Ollama Gets a Turbo Update

artesia · 25 July 2025 15:01

Ollama’s new app update introduces a user-friendly, chat-like interface that supports multiple models, retrieval-augmented generation with file inputs, and a “turbo mode” for accessing powerful cloud-hosted models like Kimmy K2 without compromising privacy. With flexible usage plans and a hybrid local-cloud approach, the update significantly enhances accessibility and functionality for users exploring advanced AI models.

artesia · 25 July 2025 15:21

The video covers the recent updates from Ollama, showcased at the ICML conference in Vancouver, where the company celebrated its second birthday. Ollama has evolved significantly in just two years, and to mark this milestone, they launched a new app that enhances how users interact with their models. Previously, users mainly accessed Ollama through a menu bar interface with limited functionality, but the new app offers a more comprehensive and user-friendly experience, allowing access to multiple models within a single interface.

One of the key features of the new Ollama app is its chat-like interface, similar to ChatGPT, where users can interact with various models. The app supports “thinking” tags, which visually indicate when the model is processing a query. Beyond simple chatting, the app also supports retrieval-augmented generation (RAG) capabilities, enabling users to drag and drop PDFs, images, or other files to provide context for the model’s responses. This makes it easier to work with complex documents or multimedia inputs directly within the app.

The update also introduces a significant improvement in model accessibility through what Ollama calls “turbo mode.” This mode allows users to run larger, more powerful models hosted in the cloud, such as the Kimmy K2 model, which offers fast, streaming token outputs. This hybrid approach means users can benefit from both local models and cloud-based models without needing to manage their own GPUs or API setups. Importantly, Ollama emphasizes privacy by not storing conversations in the cloud, and users can manage their usage through a credit system tied to their Ollama account.

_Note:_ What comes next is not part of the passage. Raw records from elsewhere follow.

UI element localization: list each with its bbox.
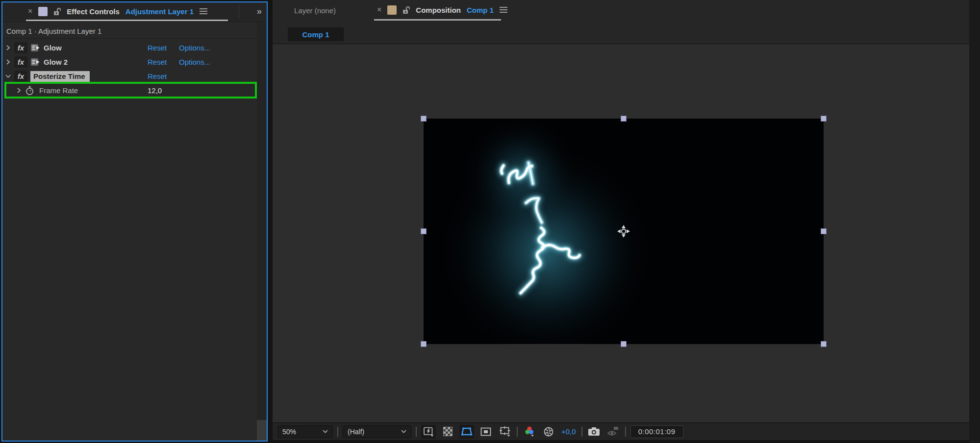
after-effects-window: × Effect Controls Adjustment Layer 1 » C… bbox=[0, 0, 980, 443]
mask-outline-icon bbox=[461, 427, 473, 437]
region-of-interest-button[interactable] bbox=[478, 425, 493, 439]
scrollbar-track[interactable] bbox=[257, 22, 267, 441]
twirl-right-icon[interactable] bbox=[1, 45, 14, 51]
viewer-tab-comp-1[interactable]: Comp 1 bbox=[288, 27, 344, 41]
tab-layer[interactable]: Layer (none) bbox=[294, 6, 336, 15]
effect-controls-tabbar: × Effect Controls Adjustment Layer 1 » bbox=[1, 1, 268, 22]
selection-handle-bottom-center[interactable] bbox=[621, 341, 627, 347]
toolbar-separator bbox=[581, 427, 582, 437]
resolution-value: (Half) bbox=[348, 428, 364, 436]
selection-handle-top-right[interactable] bbox=[821, 116, 827, 122]
toolbar-separator bbox=[517, 427, 518, 437]
twirl-right-icon[interactable] bbox=[1, 59, 14, 65]
options-link[interactable]: Options... bbox=[179, 44, 210, 52]
rgb-channels-icon bbox=[524, 426, 535, 437]
resolution-dropdown[interactable]: (Half) bbox=[343, 425, 411, 438]
magnification-value: 50% bbox=[282, 428, 296, 436]
unlock-icon[interactable] bbox=[53, 7, 61, 16]
panel-menu-icon[interactable] bbox=[500, 7, 507, 13]
composition-panel: Layer (none) × Composition Comp 1 Comp 1 bbox=[273, 0, 969, 440]
unlock-icon[interactable] bbox=[402, 6, 410, 14]
selection-handle-mid-right[interactable] bbox=[821, 228, 827, 234]
twirl-down-icon[interactable] bbox=[1, 74, 14, 78]
transparency-grid-button[interactable] bbox=[440, 425, 455, 439]
grid-guides-button[interactable] bbox=[498, 425, 512, 439]
viewer-toolbar: 50% (Half) bbox=[273, 422, 969, 440]
checkerboard-icon bbox=[443, 427, 452, 436]
panel-color-swatch bbox=[38, 7, 48, 16]
current-time-display[interactable]: 0:00:01:09 bbox=[630, 425, 683, 438]
reset-link[interactable]: Reset bbox=[148, 58, 167, 66]
effect-name[interactable]: Glow 2 bbox=[44, 58, 68, 66]
region-of-interest-icon bbox=[480, 427, 491, 436]
active-tab-underline bbox=[26, 20, 228, 21]
effect-controls-panel: × Effect Controls Adjustment Layer 1 » C… bbox=[1, 1, 268, 442]
active-tab-underline bbox=[374, 19, 501, 21]
selection-handle-mid-left[interactable] bbox=[421, 228, 427, 234]
tabbar-separator bbox=[239, 5, 239, 18]
effect-icon bbox=[30, 57, 40, 67]
eye-snapshot-icon bbox=[607, 426, 620, 437]
reset-link[interactable]: Reset bbox=[148, 72, 167, 80]
panel-target-comp: Comp 1 bbox=[467, 6, 494, 14]
panel-menu-icon[interactable] bbox=[200, 8, 207, 14]
selection-handle-bottom-left[interactable] bbox=[421, 341, 427, 347]
magnification-dropdown[interactable]: 50% bbox=[277, 425, 333, 438]
fast-preview-icon bbox=[423, 426, 434, 437]
fast-preview-button[interactable] bbox=[421, 425, 436, 439]
panel-overflow-button[interactable]: » bbox=[256, 6, 261, 17]
viewer-tabbar: Layer (none) × Composition Comp 1 Comp 1 bbox=[273, 0, 969, 44]
fx-toggle-icon[interactable]: fx bbox=[14, 56, 27, 68]
snapshot-button[interactable] bbox=[587, 425, 602, 439]
options-link[interactable]: Options... bbox=[179, 58, 210, 66]
window-edge-strip bbox=[969, 0, 980, 443]
tab-composition[interactable]: × Composition Comp 1 bbox=[374, 0, 510, 20]
close-icon[interactable]: × bbox=[377, 6, 381, 14]
selection-handle-bottom-right[interactable] bbox=[821, 341, 827, 347]
exposure-button[interactable] bbox=[541, 425, 556, 439]
composition-frame[interactable] bbox=[424, 119, 824, 344]
selection-handle-top-left[interactable] bbox=[421, 116, 427, 122]
panel-title: Effect Controls bbox=[67, 7, 120, 16]
viewer-pasteboard[interactable] bbox=[273, 44, 969, 422]
panel-target-layer: Adjustment Layer 1 bbox=[126, 7, 194, 16]
grid-guides-icon bbox=[499, 426, 511, 437]
effect-row-glow[interactable]: fx Glow Reset Options... bbox=[1, 41, 258, 55]
aperture-icon bbox=[543, 426, 554, 437]
panel-title: Composition bbox=[416, 6, 461, 14]
scrollbar-grip[interactable] bbox=[257, 420, 267, 441]
breadcrumb: Comp 1 · Adjustment Layer 1 bbox=[1, 24, 268, 39]
fx-toggle-icon[interactable]: fx bbox=[14, 42, 27, 53]
chevron-down-icon bbox=[323, 430, 328, 433]
toolbar-separator bbox=[337, 427, 338, 437]
panel-color-swatch bbox=[387, 5, 397, 15]
selection-handle-top-center[interactable] bbox=[621, 116, 627, 122]
anchor-point-icon[interactable] bbox=[617, 224, 630, 238]
effect-icon bbox=[30, 43, 40, 52]
exposure-value[interactable]: +0,0 bbox=[560, 427, 577, 436]
frame-rate-highlight-box bbox=[4, 82, 257, 98]
channel-settings-button[interactable] bbox=[522, 425, 537, 439]
fx-toggle-icon[interactable]: fx bbox=[14, 71, 27, 82]
effect-name[interactable]: Glow bbox=[44, 44, 62, 52]
mask-visibility-button[interactable] bbox=[459, 425, 474, 439]
effect-name-selected[interactable]: Posterize Time bbox=[30, 71, 90, 82]
chevron-down-icon bbox=[401, 430, 406, 433]
show-snapshot-button[interactable] bbox=[606, 425, 621, 439]
effect-row-posterize-time[interactable]: fx Posterize Time Reset bbox=[1, 69, 258, 83]
tab-effect-controls[interactable]: × Effect Controls Adjustment Layer 1 bbox=[26, 1, 209, 21]
effect-row-glow-2[interactable]: fx Glow 2 Reset Options... bbox=[1, 55, 258, 69]
reset-link[interactable]: Reset bbox=[148, 44, 167, 52]
close-icon[interactable]: × bbox=[28, 7, 32, 15]
camera-icon bbox=[588, 426, 600, 437]
toolbar-separator bbox=[625, 427, 626, 437]
toolbar-separator bbox=[416, 427, 417, 437]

To access turbo mode, users need to create an Ollama account and can start with a free plan that offers a rolling quota of 10,000 tokens per week, with options to upgrade to a Pro plan for more extensive use. The company’s goal with this offering is to fill gaps for users who want to experiment with larger open models without turning it into a major commercial venture. Alongside Kimmy K2, users also have access to other advanced models like the Quen 3 Mixture of Experts, and they can upload their own models for specialized tasks.

Overall, the Ollama update represents a major step forward in making advanced AI models more accessible and easier to use, especially for those who prefer not to work with command-line tools. The new app combines local and cloud-based models in a sleek interface, supports diverse input types, and offers flexible usage plans. This release not only celebrates Ollama’s growth but also sets the stage for future enhancements, making it a compelling option for users interested in exploring open-source AI models quickly and efficiently.